Im Zuge der Koalitionsverhandlungen ist wieder einmal die Diskussion um das Pensionsantrittsalter aufgeflammt. Das durchschnittliche Pensionsantrittsalter ist seit 2000 allerdings ohnehin gestiegen. Bei Männern von 58,5 auf 62,2 Jahre, bei Frauen stieg es von 56,8 auf 60,2 Jahre.

Ein Gastkommentar von Josef Stingl

Trotz bereits gestiegenem Pensionsantrittsalter wettern Wirtschafts- und Pensionsexpert:innen gegen angeblich längerfristig nicht finanzierbare Pensionen. Das, obwohl der “EU-Ageing-Report-2024” anderes bescheidet. Die Aufwendung für das öffentliche Pensionssystem wird von derzeit 13,7 Prozent äußerst moderat steigen.
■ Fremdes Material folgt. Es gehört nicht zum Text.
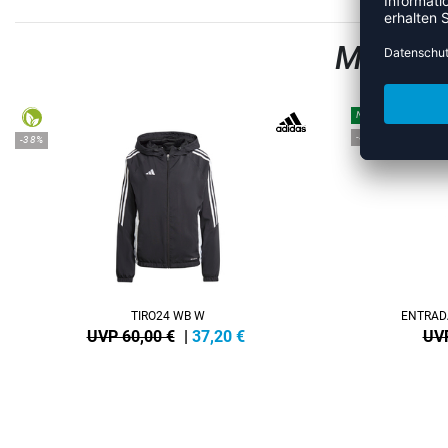
MEHR A
NEW
-35%
-38%
TIRO24 WB W
ENTRAD
UVP 60,00 €
|
37,20
€
UVP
Der Anstieg beträgt bis 2070 drei Zehntelpunkte auf 14 Prozent des Bruttoinlandsprodukts.

Dennoch: Die “Pensionsfladderer” ereifern sich mit neuen obskuren Vorschlägen. WIFO-Chef Gabriel Felbermayr will Pensionsanpassungen unter die Inflation (also in den Minusbereich) drücken. „Hält man das ein paar Jahre durch, würde das schon einiges bringen.” Aber auch das gesetzliche Pensionsantrittsalter ist Anstoß seiner Kritik. Er verlangt, das Pensionsalter an die Lebenserwartung zu koppeln und verweist undifferenziert auf Griechenland. Dort soll das Pensionsalter bis 2070 bei 72,5 Jahre liegen.  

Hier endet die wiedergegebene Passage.